On Mon, Mar 9, 2020, at 9:42 AM, Benjamin Eberlei wrote:
> Hi all,
> 
> I want to resurrect Dmitrys Attributes RFC that was rejected for 7.1 in
> 2016 with a few changes, incorporating feedback from the mailing list back
> then and from talking to previous no voters.
> 
> The RFC is at https://wiki.php.net/rfc/attributes_v2
> 
> A working patch is at https://github.com/beberlei/php-src/pull/2 though
> work around the details is still necessary.
> 
> The RFC contains a section with common criticism and objections to
> attributes, and I hope to have collected and responded to a good amount
> already from previous discussions.
> 
> There is also a fair amount of implementation detail still up for debate,
> which is noted in "Open Issues". I have pre-committed to one approach, but
> listed alternatives there. On these issues I am looking for your feedback.
> 
> greetings
> Benjamin

I am very excited to see this back, and overall I like the approach!

Thoughts in no special order:

* It's not entirely clear, but the values in an argument-carrying attribute are 
passed to its constructor variadically?  Viz:

<<Foo(1, 2, 3)>>
function stuff() {}

class Foo implements Attribute {
  public function __construct(int $first, int $second, int $third) { ... }
}

Yes?  (And then if you wanted to capture them all you could use a ...$args 
parameter in the constructor.)

* It looks like the only way to support named parameters would be to pass an 
associative array and decompose it yourself.  That's... better than nothing I 
guess but also we're back to the same lack of self-documentation we always 
lament.  Is there any opportunity to do named parameters in some other way?

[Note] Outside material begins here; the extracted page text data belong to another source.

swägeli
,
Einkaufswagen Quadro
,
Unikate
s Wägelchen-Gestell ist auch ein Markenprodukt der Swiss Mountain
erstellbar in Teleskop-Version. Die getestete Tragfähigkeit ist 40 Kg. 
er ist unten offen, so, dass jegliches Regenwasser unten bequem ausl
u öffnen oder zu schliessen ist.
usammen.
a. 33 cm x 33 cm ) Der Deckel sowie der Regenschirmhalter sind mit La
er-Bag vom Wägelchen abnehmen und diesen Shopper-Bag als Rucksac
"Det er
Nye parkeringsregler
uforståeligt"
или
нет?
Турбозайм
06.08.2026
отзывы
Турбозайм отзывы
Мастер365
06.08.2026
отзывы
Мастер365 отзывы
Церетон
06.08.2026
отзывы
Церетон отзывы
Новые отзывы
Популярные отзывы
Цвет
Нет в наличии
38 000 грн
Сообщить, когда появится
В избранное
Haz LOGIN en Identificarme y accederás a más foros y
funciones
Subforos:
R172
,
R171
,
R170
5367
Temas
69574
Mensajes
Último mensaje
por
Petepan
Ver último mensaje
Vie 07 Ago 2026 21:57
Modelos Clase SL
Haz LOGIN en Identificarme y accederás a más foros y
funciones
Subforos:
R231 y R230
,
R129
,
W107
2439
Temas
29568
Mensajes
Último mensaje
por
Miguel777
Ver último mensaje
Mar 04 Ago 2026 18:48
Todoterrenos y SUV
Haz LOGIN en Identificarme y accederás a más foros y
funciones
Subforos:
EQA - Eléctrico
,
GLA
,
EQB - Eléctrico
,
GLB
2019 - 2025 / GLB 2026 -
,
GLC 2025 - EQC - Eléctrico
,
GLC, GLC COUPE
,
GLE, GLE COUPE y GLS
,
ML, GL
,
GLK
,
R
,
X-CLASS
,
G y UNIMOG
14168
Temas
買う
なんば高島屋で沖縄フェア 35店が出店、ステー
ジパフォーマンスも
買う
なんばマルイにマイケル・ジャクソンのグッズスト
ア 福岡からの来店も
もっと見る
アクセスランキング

* Is it possible to inline a sub-object, or no?  Viz, is this legal, or would 
we want it to be legal (I'm assuming it's not at the moment):

<<Foo('a', 'b', Bar('baz'))>>
function stuff() {}

* I *really* dig how you can filter annotations to just those that match a 
certain parent class/interface.  That was one of the nicer parts of PSR-14 so 
I'm really glad to see the same "make the type system earn its keep" approach 
here.  It encourages packages to interface-tag their annotations so they can 
easily grab "just theirs".  +1

* The "more complex Doctrine ORM use-case" example includes inlining multiple 
annotations together: <<ORM\Id, ORM\Column, ORM\GeneratedValue>> .  Is that 
just an oops since that possibility was only just added to the Open Issues?


Regarding open issues:

* If constant expressions are easy enough to support, I don't see a reason not 
to support them.

* I'm torn on the marker interface.  On the one hand, a marker interface would 
make it easier to audit a package for all of its attributes; just grep for 
"implements Attribute".  I'm sad that we didn't get a marker interface in 
PSR-14 for that reason.  On the other, if it doesn't do anything except be a 
marker then it doesn't really offer anything else; and it also potentially 
makes it harder to add some special casing of attributes in the future, say to 
offer "if you want this extra attribute behavior, use this interface/base 
class/whatever."  I could go either way here.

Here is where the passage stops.